Me pregunté por qué me sorprendía, quizás era porque hace mucho tiempo no veía una escena así, acostumbrada a que el tiempo de espera sea una contienda por quién tiene el celular. Pensé esto es extraordinario, va a ser una niña saludable, curiosa, segura y con confianza en sí misma. Un hecho extraordinario, luego me preocupé ¿Cómo que esto es extraordinario?
Qué pasa: el mundo está patas para arriba. Cuando preguntamos qué se espera obtener de un tratamiento psicológico, se escucha: que sea feliz, que tenga todo lo que yo no tuve. ¿Que faltó? ¿Padres que tengan disposición a cantar una y otra vez, a leer el mismo libro todas las noches, a disfrutar de verlos jugar (algo que a los niños les fascina)¿ ¿Adultos puedan disfrutar de verlos niños y por qué no de meterse a jugar también?
Me vino el recuerdo de una tía abuela, la tía Poro.

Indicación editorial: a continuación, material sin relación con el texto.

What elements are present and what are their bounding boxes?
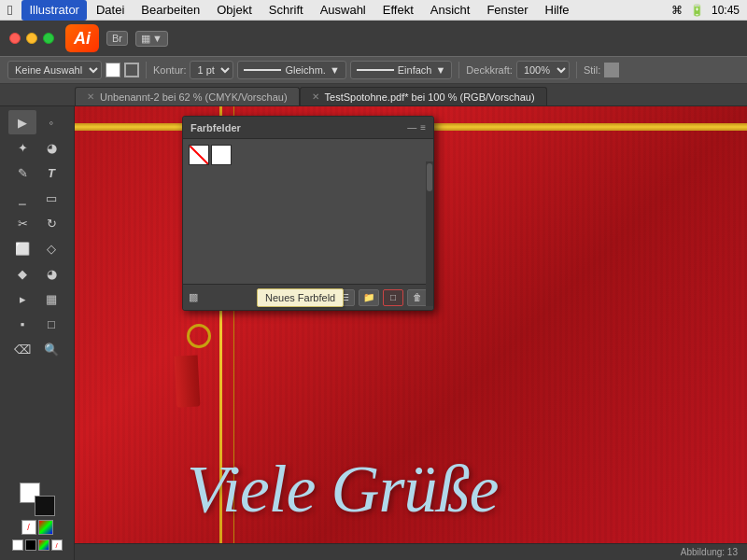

Se sentaba en el patio de la casa de Belén, con el bastón y en complicidad señalaba dónde estaban escondidos mis hermanos, primos y otros niños. Eran horas de juego donde ella participaba en el “mejor juego del mundo” -como dice mi hija- las escondidas.
La escondida es uno de los primeros juegos. Los bebés lo juegan sin que se lo enseñen, cierran sus ojos y los abren con regocijo, esperan que la mirada del otro siga sostenida y en ese nuevo encuentro aparece la sonrisa porque la presencia de su mirada sigue presente. Cuando pueden coordinar sus manos, se tapan la cara con algo para luego sacársela volviendo a esperar ese encuentro, que lo sigan mirando, continúen presentes y es el inicio de algo fundamental: el sentirse sostenidos en esos momentos de presencias- ausencias, lo que habilita descubrir el mundo, investigarlo, ser curiosos, abriéndose al mundo.
La esencia infantil no se ha modificado, cambia cuando somos adultos: nos miramos menos, jugamos poco y nos desconectamos más. Los niños requieren un tiempo de presencia, de conexión, de escucha. Esto los pone felices, les permite relacionarse con sus pares, estar tranquilos y a los padres sentirse mejores padres.
Siempre repito en las sesiones los niños necesitan más a sus padres que a los terapeutas. Cuando los padres se presentifican en su rol, las dificultades o síntomas disminuyen.